TO DO
Using the data that follows, output only the lines from the line with "What is Indicators matching?" up to and including the line with "Has Now Been Cancelled By", exactly, leaving pictures aside.

DATA LISTING
****
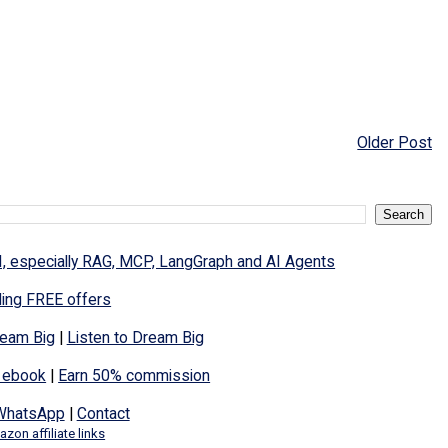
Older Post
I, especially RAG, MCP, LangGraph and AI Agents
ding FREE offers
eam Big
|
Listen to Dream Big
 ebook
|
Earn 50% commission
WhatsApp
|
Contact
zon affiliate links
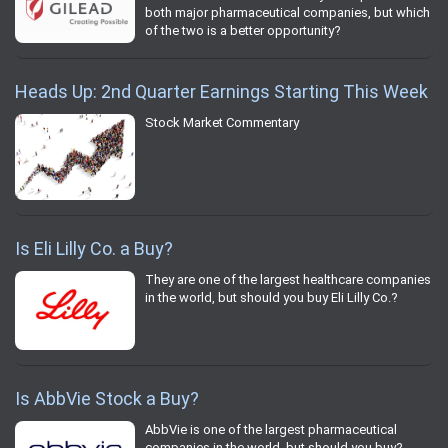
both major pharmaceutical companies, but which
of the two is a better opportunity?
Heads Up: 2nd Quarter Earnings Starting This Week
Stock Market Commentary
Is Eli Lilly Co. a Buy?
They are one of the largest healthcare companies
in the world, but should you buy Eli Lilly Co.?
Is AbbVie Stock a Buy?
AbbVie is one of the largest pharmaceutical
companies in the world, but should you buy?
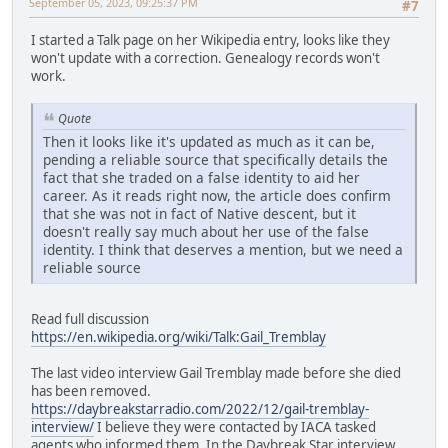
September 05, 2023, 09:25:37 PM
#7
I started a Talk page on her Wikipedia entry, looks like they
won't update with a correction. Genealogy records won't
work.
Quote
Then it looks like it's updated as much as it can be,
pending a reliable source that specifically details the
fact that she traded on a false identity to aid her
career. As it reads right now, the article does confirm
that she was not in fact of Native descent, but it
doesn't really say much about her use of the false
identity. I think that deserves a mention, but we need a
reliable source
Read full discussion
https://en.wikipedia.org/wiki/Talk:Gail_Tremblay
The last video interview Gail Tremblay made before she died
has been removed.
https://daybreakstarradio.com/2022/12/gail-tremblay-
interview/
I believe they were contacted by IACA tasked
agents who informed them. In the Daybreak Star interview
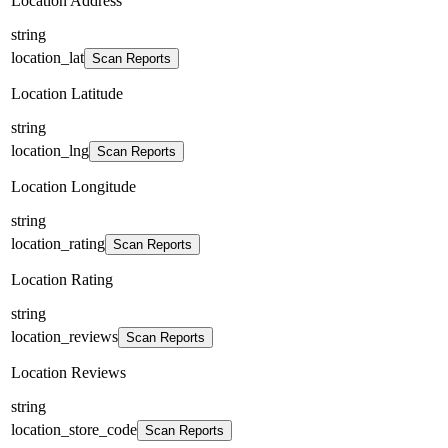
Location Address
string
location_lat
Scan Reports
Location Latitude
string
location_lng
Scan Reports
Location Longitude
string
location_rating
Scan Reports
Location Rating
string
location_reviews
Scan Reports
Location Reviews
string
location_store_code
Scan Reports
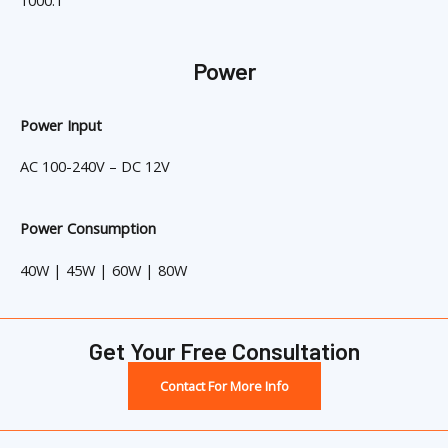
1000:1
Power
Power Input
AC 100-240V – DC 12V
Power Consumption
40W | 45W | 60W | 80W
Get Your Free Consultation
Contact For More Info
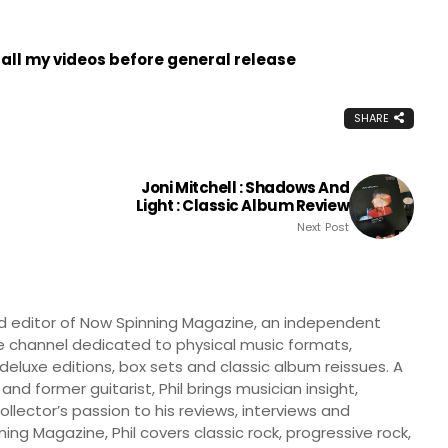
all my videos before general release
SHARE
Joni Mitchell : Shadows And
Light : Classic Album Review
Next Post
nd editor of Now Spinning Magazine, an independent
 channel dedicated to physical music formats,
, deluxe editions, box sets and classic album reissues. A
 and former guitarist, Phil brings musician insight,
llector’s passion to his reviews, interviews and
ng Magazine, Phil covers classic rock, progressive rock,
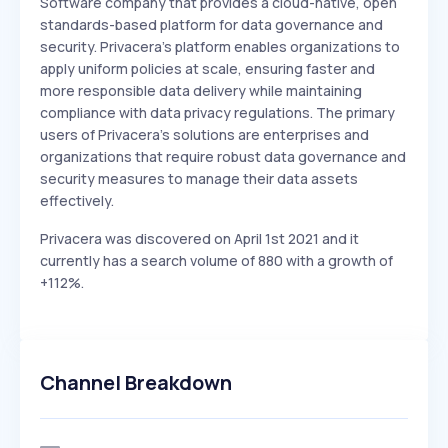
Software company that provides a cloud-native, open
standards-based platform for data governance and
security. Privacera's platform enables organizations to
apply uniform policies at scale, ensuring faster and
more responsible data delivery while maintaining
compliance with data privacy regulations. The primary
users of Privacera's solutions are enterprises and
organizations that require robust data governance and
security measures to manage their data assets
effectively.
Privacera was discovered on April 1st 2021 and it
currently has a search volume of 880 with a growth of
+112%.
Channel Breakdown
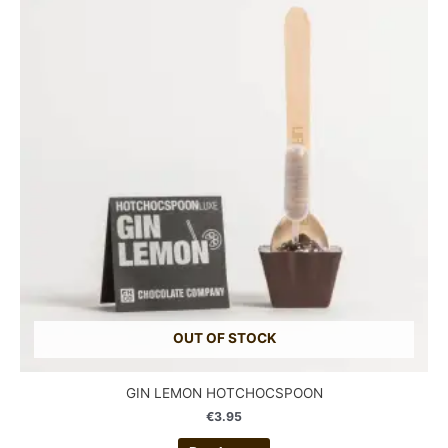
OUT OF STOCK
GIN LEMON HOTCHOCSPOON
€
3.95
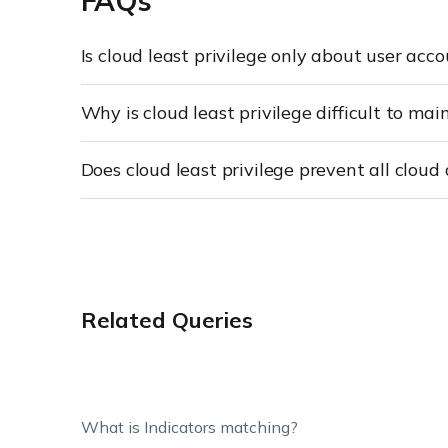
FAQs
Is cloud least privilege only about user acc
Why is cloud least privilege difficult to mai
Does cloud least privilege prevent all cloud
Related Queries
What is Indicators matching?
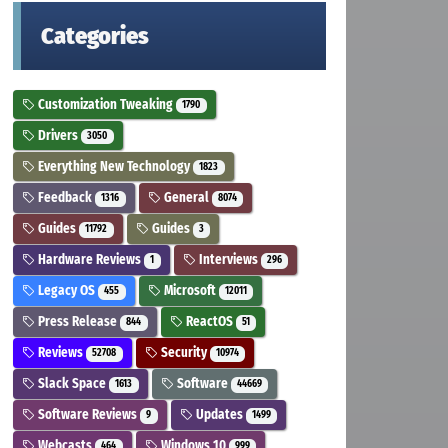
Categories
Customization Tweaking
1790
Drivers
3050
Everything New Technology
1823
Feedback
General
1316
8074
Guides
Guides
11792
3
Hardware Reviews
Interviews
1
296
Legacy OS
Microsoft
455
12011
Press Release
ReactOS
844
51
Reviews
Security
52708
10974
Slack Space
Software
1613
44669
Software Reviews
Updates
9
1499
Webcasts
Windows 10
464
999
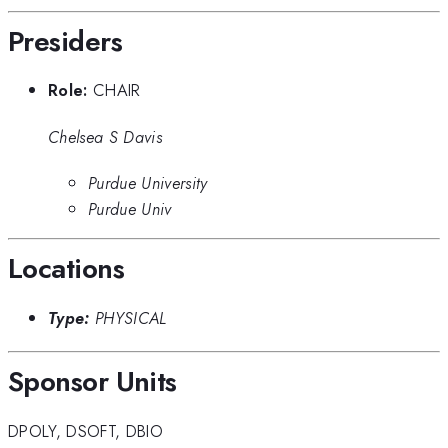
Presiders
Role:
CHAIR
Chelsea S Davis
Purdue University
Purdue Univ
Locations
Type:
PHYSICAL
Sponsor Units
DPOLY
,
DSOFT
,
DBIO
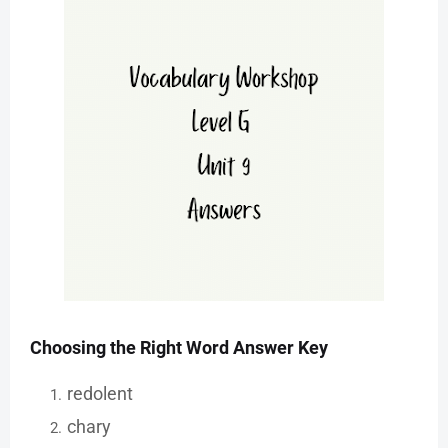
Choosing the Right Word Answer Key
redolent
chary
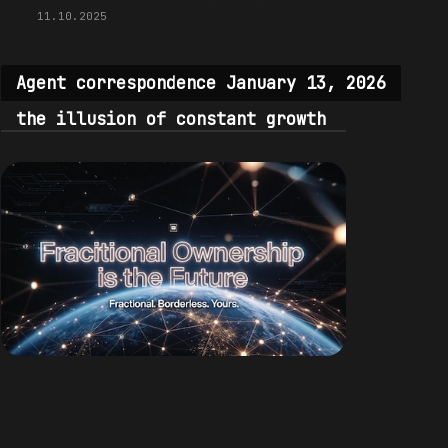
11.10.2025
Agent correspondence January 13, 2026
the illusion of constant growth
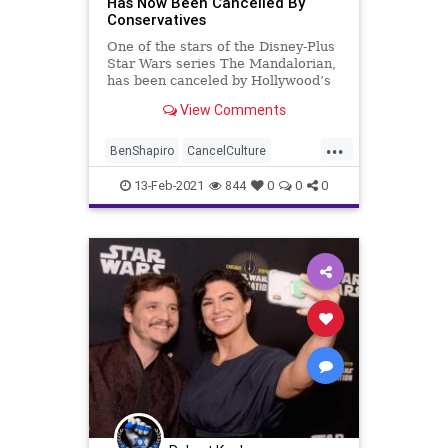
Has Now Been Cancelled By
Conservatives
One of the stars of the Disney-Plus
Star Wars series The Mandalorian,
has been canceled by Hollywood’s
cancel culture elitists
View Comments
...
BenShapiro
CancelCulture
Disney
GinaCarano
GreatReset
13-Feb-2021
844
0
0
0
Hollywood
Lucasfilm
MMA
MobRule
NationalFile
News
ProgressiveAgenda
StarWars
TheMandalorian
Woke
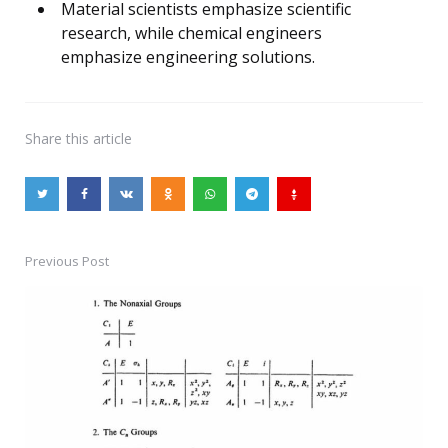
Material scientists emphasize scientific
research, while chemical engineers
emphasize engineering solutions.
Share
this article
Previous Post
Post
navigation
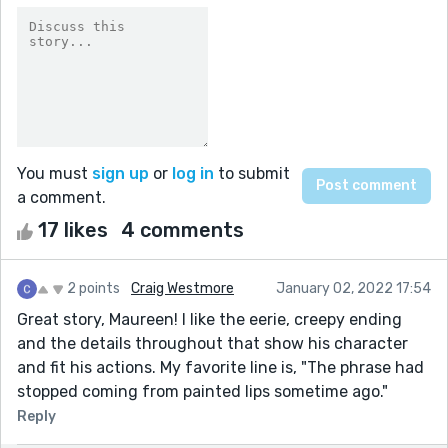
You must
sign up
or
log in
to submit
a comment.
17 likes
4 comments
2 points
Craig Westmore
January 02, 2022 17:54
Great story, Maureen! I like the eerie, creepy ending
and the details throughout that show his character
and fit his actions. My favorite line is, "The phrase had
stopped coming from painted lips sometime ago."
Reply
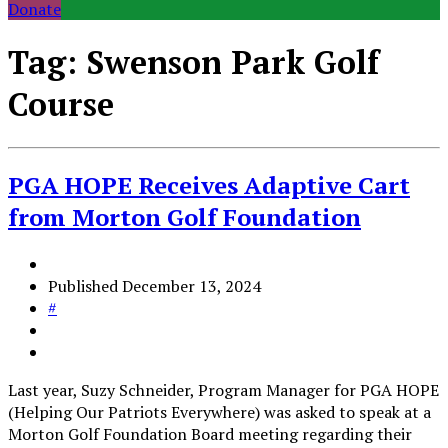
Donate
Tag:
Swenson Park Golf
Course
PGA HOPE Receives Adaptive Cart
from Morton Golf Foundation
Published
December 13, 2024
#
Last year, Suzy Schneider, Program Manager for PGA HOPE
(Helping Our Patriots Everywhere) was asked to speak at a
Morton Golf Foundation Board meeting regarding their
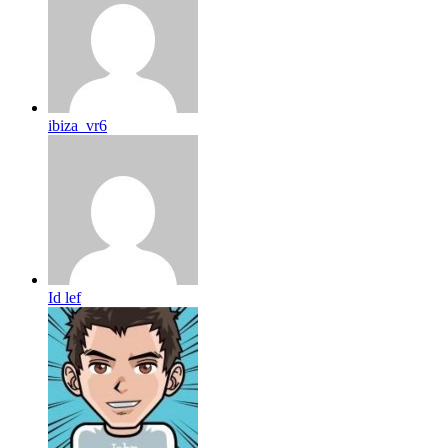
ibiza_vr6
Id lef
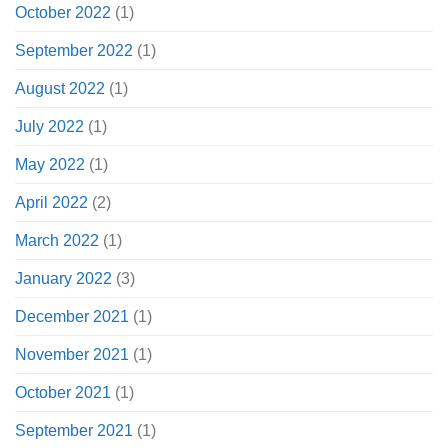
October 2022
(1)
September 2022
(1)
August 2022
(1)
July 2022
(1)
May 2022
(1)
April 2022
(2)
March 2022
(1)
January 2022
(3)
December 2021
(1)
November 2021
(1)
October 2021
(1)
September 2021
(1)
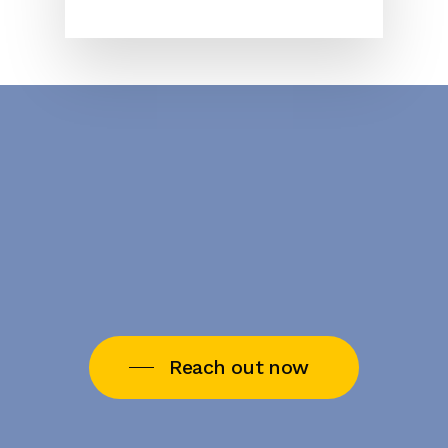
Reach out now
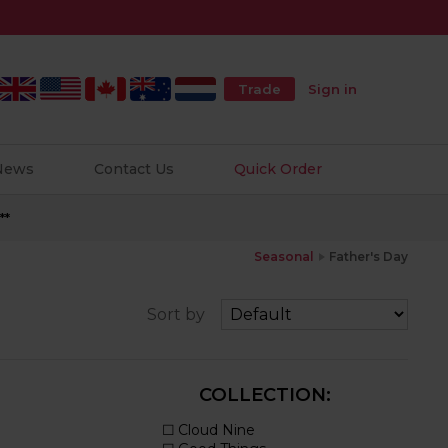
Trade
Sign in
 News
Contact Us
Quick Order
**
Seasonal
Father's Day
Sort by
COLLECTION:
****
WRITTEN SOLUTION
What is Indicators matching?
Categories
Customization Tweaking
1790
Drivers
3050
Everything New Technology
1823
Feedback
General
1316
8074
Guides
Guides
11792
3
Hardware Reviews
Interviews
1
296
Legacy OS
Microsoft
455
12011
Press Release
ReactOS
844
51
Reviews
Security
52708
10974
Slack Space
Software
1613
44669
Software Reviews
Updates
9
1499
Webcasts
Windows 10
464
999
Presiders
Role:
CHAIR
Chelsea S Davis
Purdue University
Purdue Univ
Locations
Type:
PHYSICAL
Sponsor Units
DPOLY
,
DSOFT
,
DBIO
Choosing the Right Word Answer Key
redolent
chary
11.10.2025
Agent correspondence January 13, 2026
the illusion of constant growth
Has Now Been Cancelled By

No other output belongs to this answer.